* Directions: Are you able to quote each entry exactly as written?

* Transcribed page contents:
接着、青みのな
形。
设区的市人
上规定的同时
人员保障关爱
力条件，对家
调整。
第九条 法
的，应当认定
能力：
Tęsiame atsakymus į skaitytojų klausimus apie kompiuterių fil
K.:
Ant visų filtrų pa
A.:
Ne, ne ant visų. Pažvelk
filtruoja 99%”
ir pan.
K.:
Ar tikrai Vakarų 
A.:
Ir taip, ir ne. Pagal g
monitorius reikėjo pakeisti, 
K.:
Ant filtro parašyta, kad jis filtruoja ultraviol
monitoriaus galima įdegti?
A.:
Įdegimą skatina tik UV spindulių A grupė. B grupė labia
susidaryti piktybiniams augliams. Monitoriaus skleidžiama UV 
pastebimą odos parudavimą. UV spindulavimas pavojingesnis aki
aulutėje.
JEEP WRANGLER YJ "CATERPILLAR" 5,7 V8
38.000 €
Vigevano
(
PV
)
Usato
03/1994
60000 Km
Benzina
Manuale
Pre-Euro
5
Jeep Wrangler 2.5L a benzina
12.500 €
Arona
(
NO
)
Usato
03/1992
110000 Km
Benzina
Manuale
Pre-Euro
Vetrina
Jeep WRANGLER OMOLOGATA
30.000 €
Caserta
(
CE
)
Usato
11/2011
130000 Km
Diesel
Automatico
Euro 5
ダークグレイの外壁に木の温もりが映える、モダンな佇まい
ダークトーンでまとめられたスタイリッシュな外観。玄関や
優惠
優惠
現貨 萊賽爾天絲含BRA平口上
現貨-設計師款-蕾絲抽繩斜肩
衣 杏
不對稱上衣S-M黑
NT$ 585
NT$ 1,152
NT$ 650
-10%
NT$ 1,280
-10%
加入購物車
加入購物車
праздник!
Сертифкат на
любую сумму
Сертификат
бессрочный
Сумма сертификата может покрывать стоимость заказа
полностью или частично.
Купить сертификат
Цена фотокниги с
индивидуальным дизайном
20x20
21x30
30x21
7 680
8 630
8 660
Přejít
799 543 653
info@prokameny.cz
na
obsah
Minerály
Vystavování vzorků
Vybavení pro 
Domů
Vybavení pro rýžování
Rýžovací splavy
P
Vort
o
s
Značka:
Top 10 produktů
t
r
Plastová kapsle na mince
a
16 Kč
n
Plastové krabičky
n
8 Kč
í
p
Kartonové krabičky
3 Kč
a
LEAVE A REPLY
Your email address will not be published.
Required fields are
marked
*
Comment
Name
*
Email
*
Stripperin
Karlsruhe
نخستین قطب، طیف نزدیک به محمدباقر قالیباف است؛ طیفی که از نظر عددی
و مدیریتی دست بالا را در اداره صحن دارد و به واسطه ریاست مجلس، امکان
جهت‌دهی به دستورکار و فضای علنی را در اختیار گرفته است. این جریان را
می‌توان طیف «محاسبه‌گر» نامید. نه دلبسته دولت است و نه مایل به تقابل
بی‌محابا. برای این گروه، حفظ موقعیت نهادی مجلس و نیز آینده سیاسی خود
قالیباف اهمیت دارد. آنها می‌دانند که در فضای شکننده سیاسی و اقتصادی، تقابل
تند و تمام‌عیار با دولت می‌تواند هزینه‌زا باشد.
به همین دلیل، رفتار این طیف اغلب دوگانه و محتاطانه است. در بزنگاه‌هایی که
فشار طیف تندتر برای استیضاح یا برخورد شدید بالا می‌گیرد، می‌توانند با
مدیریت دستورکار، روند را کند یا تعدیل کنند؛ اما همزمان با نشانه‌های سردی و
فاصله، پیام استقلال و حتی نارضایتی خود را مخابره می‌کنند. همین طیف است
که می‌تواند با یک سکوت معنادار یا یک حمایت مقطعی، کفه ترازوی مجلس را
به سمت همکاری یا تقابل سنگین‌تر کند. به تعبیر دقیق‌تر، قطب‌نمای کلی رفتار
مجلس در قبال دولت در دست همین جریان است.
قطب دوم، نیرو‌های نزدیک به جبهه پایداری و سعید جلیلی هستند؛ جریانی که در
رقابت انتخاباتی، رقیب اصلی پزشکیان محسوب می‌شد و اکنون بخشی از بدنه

* Exercise answer:
接着、青みのな
形。
设区的市人
上规定的同时
人员保障关爱
力条件，对家
调整。
第九条 法
的，应当认定
能力：
Tęsiame atsakymus į skaitytojų klausimus apie kompiuterių fil
K.:
Ant visų filtrų pa
A.:
Ne, ne ant visų. Pažvelk
filtruoja 99%”
ir pan.
K.:
Ar tikrai Vakarų 
A.:
Ir taip, ir ne. Pagal g
monitorius reikėjo pakeisti, 
K.:
Ant filtro parašyta, kad jis filtruoja ultraviol
monitoriaus galima įdegti?
A.:
Įdegimą skatina tik UV spindulių A grupė. B grupė labia
susidaryti piktybiniams augliams. Monitoriaus skleidžiama UV 
pastebimą odos parudavimą. UV spindulavimas pavojingesnis aki
aulutėje.
JEEP WRANGLER YJ "CATERPILLAR" 5,7 V8
38.000 €
Vigevano
(
PV
)
Usato
03/1994
60000 Km
Benzina
Manuale
Pre-Euro
5
Jeep Wrangler 2.5L a benzina
12.500 €
Arona
(
NO
)
Usato
03/1992
110000 Km
Benzina
Manuale
Pre-Euro
Vetrina
Jeep WRANGLER OMOLOGATA
30.000 €
Caserta
(
CE
)
Usato
11/2011
130000 Km
Diesel
Automatico
Euro 5
ダークグレイの外壁に木の温もりが映える、モダンな佇まい
ダークトーンでまとめられたスタイリッシュな外観。玄関や
優惠
優惠
現貨 萊賽爾天絲含BRA平口上
現貨-設計師款-蕾絲抽繩斜肩
衣 杏
不對稱上衣S-M黑
NT$ 585
NT$ 1,152
NT$ 650
-10%
NT$ 1,280
-10%
加入購物車
加入購物車
праздник!
Сертифкат на
любую сумму
Сертификат
бессрочный
Сумма сертификата может покрывать стоимость заказа
полностью или частично.
Купить сертификат
Цена фотокниги с
индивидуальным дизайном
20x20
21x30
30x21
7 680
8 630
8 660
Přejít
799 543 653
info@prokameny.cz
na
obsah
Minerály
Vystavování vzorků
Vybavení pro 
Domů
Vybavení pro rýžování
Rýžovací splavy
P
Vort
o
s
Značka:
Top 10 produktů
t
r
Plastová kapsle na mince
a
16 Kč
n
Plastové krabičky
n
8 Kč
í
p
Kartonové krabičky
3 Kč
a
LEAVE A REPLY
Your email address will not be published.
Required fields are
marked
*
Comment
Name
*
Email
*
Stripperin
Karlsruhe
نخستین قطب، طیف نزدیک به محمدباقر قالیباف است؛ طیفی که از نظر عددی
و مدیریتی دست بالا را در اداره صحن دارد و به واسطه ریاست مجلس، امکان
جهت‌دهی به دستورکار و فضای علنی را در اختیار گرفته است. این جریان را
می‌توان طیف «محاسبه‌گر» نامید. نه دلبسته دولت است و نه مایل به تقابل
بی‌محابا. برای این گروه، حفظ موقعیت نهادی مجلس و نیز آینده سیاسی خود
قالیباف اهمیت دارد. آنها می‌دانند که در فضای شکننده سیاسی و اقتصادی، تقابل
تند و تمام‌عیار با دولت می‌تواند هزینه‌زا باشد.
به همین دلیل، رفتار این طیف اغلب دوگانه و محتاطانه است. در بزنگاه‌هایی که
فشار طیف تندتر برای استیضاح یا برخورد شدید بالا می‌گیرد، می‌توانند با
مدیریت دستورکار، روند را کند یا تعدیل کنند؛ اما همزمان با نشانه‌های سردی و
فاصله، پیام استقلال و حتی نارضایتی خود را مخابره می‌کنند. همین طیف است
که می‌تواند با یک سکوت معنادار یا یک حمایت مقطعی، کفه ترازوی مجلس را
به سمت همکاری یا تقابل سنگین‌تر کند. به تعبیر دقیق‌تر، قطب‌نمای کلی رفتار
مجلس در قبال دولت در دست همین جریان است.
قطب دوم، نیرو‌های نزدیک به جبهه پایداری و سعید جلیلی هستند؛ جریانی که در
رقابت انتخاباتی، رقیب اصلی پزشکیان محسوب می‌شد و اکنون بخشی از بدنه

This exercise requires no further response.